My goodness A.E.M., that is a sweet looking setup!

Looks like you've given up on BBs, too!

Is that 10+ inches of .030 latex tapered 3/4 to 3/8?

Very nice!


----------



## Alfred E.M. (Jul 5, 2014)

*Thanks Ray, I really like it. Haven't given up on BBs, just expanded a bit into flats. These bands are Simple's 3/4 - 1/2 tapers, great for 5/16.*

*Something I overlooked - they offer 9/16 - 7/16, and I've convinced myself I need to order some. *


----------



## MakoPat (Mar 12, 2018)

That is pure sweetness and genius! Where does one get one of those?


----------



## Alfred E.M. (Jul 5, 2014)

https://www.waspslingshots.co.uk/standard-slingshots-1

*MP - mine is the translucent clear, 'Ice' they call it. The opaque red speaks to me too ... maybe this fall. *

*For me, the size, design, and comfort are perfect, but its charm is really only apparent in hand. *

*Looks like they've expanded the line a lot lately. Also, it arrives in 5 days from England! Great slingshots.*

*This Dan Ambrosius video convinced me to buy one - *


----------



## Northerner (Nov 9, 2010)

Nice looking frame. Very clean looking attachment system.


----------



## KawKan (May 11, 2013)

@MakoPat:

I got mine from Dan Ambrosious in a trade, but he's no longer supplying Wasp Slingshots.
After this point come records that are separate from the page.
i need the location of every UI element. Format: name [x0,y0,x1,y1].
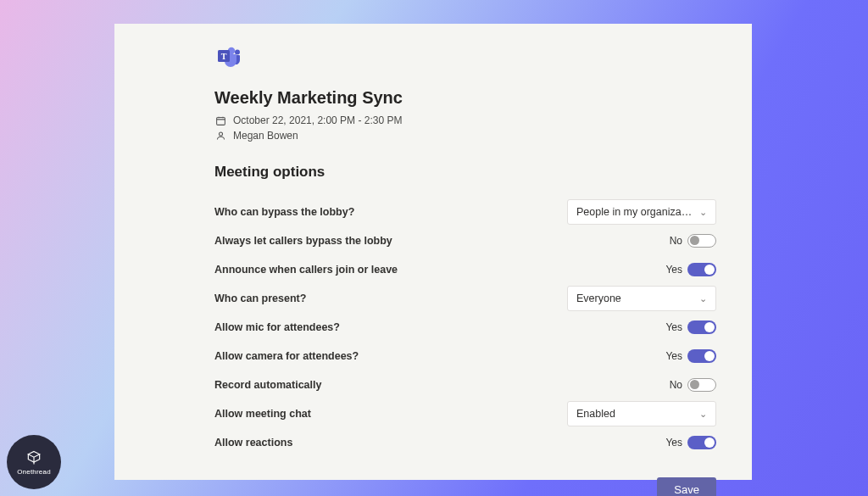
box-icon [25,449,42,466]
meeting-organizer: Megan Bowen [233,130,298,142]
meeting-options-card: T Weekly Marketing Sync October 22, 2021… [114,24,752,480]
toggle-label: Yes [665,350,682,362]
option-present: Who can present? Everyone ⌄ [214,286,716,311]
chat-select[interactable]: Enabled ⌄ [567,401,716,426]
toggle-label: Yes [665,321,682,333]
toggle-label: No [670,235,682,247]
option-bypass-lobby: Who can bypass the lobby? People in my o… [214,199,716,225]
meeting-datetime-row: October 22, 2021, 2:00 PM - 2:30 PM [214,114,716,126]
announce-toggle[interactable] [687,263,716,276]
meeting-organizer-row: Megan Bowen [214,130,716,142]
chevron-down-icon: ⌄ [699,409,707,420]
option-label: Who can present? [214,293,306,304]
option-label: Announce when callers join or leave [214,264,398,276]
meeting-title: Weekly Marketing Sync [214,88,716,108]
select-value: People in my organization and gu... [576,206,694,218]
option-callers-bypass: Always let callers bypass the lobby No [214,228,716,254]
option-label: Allow reactions [214,437,292,449]
allow-cam-toggle[interactable] [687,349,716,363]
chevron-down-icon: ⌄ [699,293,707,304]
option-allow-cam: Allow camera for attendees? Yes [214,343,716,369]
select-value: Everyone [576,293,694,304]
section-title: Meeting options [214,164,716,181]
option-allow-mic: Allow mic for attendees? Yes [214,315,716,340]
option-label: Record automatically [214,379,321,391]
svg-point-5 [219,132,222,136]
present-select[interactable]: Everyone ⌄ [567,286,716,311]
option-chat: Allow meeting chat Enabled ⌄ [214,401,716,426]
teams-logo-icon: T [214,42,242,70]
record-toggle[interactable] [687,378,716,392]
allow-mic-toggle[interactable] [687,320,716,334]
option-label: Allow meeting chat [214,408,311,420]
option-announce: Announce when callers join or leave Yes [214,257,716,282]
toggle-label: Yes [665,264,682,276]
svg-point-1 [235,50,240,55]
save-button[interactable]: Save [657,477,716,496]
option-record: Record automatically No [214,372,716,398]
chevron-down-icon: ⌄ [699,207,707,218]
person-icon [214,130,226,142]
option-label: Allow mic for attendees? [214,321,340,333]
option-label: Allow camera for attendees? [214,350,359,362]
option-reactions: Allow reactions Yes [214,430,716,455]
toggle-label: No [670,379,682,391]
callers-bypass-toggle[interactable] [687,234,716,248]
meeting-datetime: October 22, 2021, 2:00 PM - 2:30 PM [233,114,402,126]
toggle-label: Yes [665,437,682,449]
svg-text:T: T [221,52,227,61]
calendar-icon [214,114,226,126]
svg-rect-4 [216,117,225,125]
select-value: Enabled [576,408,694,420]
brand-badge-text: Onethread [17,468,51,476]
brand-badge: Onethread [7,435,61,489]
bypass-lobby-select[interactable]: People in my organization and gu... ⌄ [567,199,716,225]
option-label: Always let callers bypass the lobby [214,235,392,247]
reactions-toggle[interactable] [687,436,716,449]
option-label: Who can bypass the lobby? [214,206,354,218]
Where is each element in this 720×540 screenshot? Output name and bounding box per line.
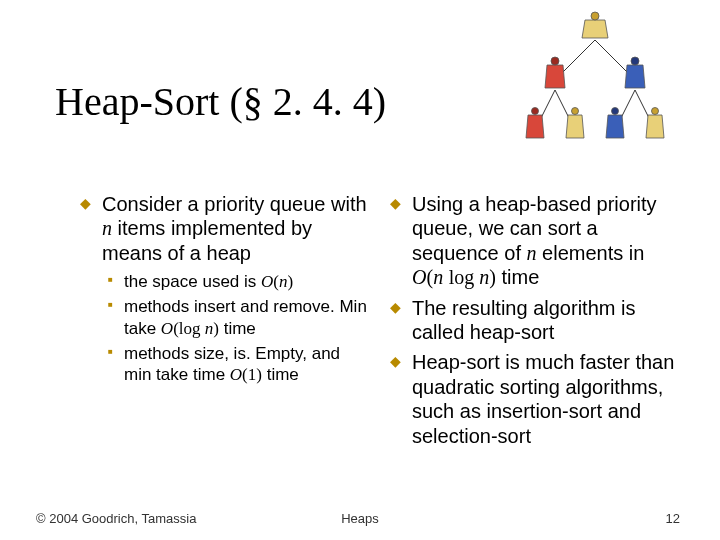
heap-illustration bbox=[510, 10, 680, 160]
svg-line-2 bbox=[535, 90, 555, 130]
subbullet-size-empty-min: methods size, is. Empty, and min take ti… bbox=[80, 343, 370, 386]
slide-title: Heap-Sort (§ 2. 4. 4) bbox=[55, 78, 386, 125]
math-O: O bbox=[230, 365, 242, 384]
svg-line-4 bbox=[615, 90, 635, 130]
bullet-faster: Heap-sort is much faster than quadratic … bbox=[390, 350, 680, 448]
svg-line-1 bbox=[595, 40, 635, 80]
svg-line-0 bbox=[555, 40, 595, 80]
svg-point-6 bbox=[591, 12, 599, 20]
subbullet-insert-remove: methods insert and remove. Min take O(lo… bbox=[80, 296, 370, 339]
svg-line-3 bbox=[555, 90, 575, 130]
left-column: Consider a priority queue with n items i… bbox=[80, 192, 370, 454]
math-n: n bbox=[479, 266, 489, 288]
svg-line-5 bbox=[635, 90, 655, 130]
math-one: 1 bbox=[248, 365, 257, 384]
text: items implemented by means of a heap bbox=[102, 217, 312, 263]
math-n: n bbox=[433, 266, 443, 288]
svg-point-9 bbox=[532, 108, 539, 115]
math-O: O bbox=[412, 266, 426, 288]
text: The resulting algorithm is called heap-s… bbox=[412, 297, 635, 343]
text: elements in bbox=[537, 242, 645, 264]
math-n: n bbox=[527, 242, 537, 264]
paren: ) bbox=[489, 266, 496, 288]
math-log: log bbox=[449, 266, 480, 288]
text: time bbox=[496, 266, 539, 288]
text: Heap-sort is much faster than quadratic … bbox=[412, 351, 674, 446]
svg-point-8 bbox=[631, 57, 639, 65]
text: time bbox=[219, 319, 256, 338]
text: the space used is bbox=[124, 272, 261, 291]
slide: Heap-Sort (§ 2. 4. 4) Consider a priorit… bbox=[0, 0, 720, 540]
slide-body: Consider a priority queue with n items i… bbox=[80, 192, 680, 454]
math-n: n bbox=[102, 217, 112, 239]
paren: ) bbox=[287, 272, 293, 291]
footer-page-number: 12 bbox=[666, 511, 680, 526]
math-log: log bbox=[179, 319, 205, 338]
svg-point-10 bbox=[572, 108, 579, 115]
svg-point-7 bbox=[551, 57, 559, 65]
text: Consider a priority queue with bbox=[102, 193, 367, 215]
svg-point-12 bbox=[652, 108, 659, 115]
footer-title: Heaps bbox=[0, 511, 720, 526]
bullet-consider: Consider a priority queue with n items i… bbox=[80, 192, 370, 265]
subbullet-space: the space used is O(n) bbox=[80, 271, 370, 292]
math-O: O bbox=[261, 272, 273, 291]
text: time bbox=[262, 365, 299, 384]
math-O: O bbox=[161, 319, 173, 338]
svg-point-11 bbox=[612, 108, 619, 115]
bullet-resulting-algorithm: The resulting algorithm is called heap-s… bbox=[390, 296, 680, 345]
right-column: Using a heap-based priority queue, we ca… bbox=[390, 192, 680, 454]
bullet-using-heap: Using a heap-based priority queue, we ca… bbox=[390, 192, 680, 290]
Wasp has a Facebook page: https://www.facebook.com/pg/waspslingshots/services/?service_id=1527531073945911&ref=page_internal

I think you best bet is here: https://www.waspslingshots.co.uk/standard-slingshots-1

Of course, they don't come with AEM's nice modifications, but those look like worthwhile upgrades.


----------



## Ibojoe (Mar 13, 2016)

Man Howie Mandell could shoot that one!lol That baby is clean looking. Nice looking mod Alfred.


----------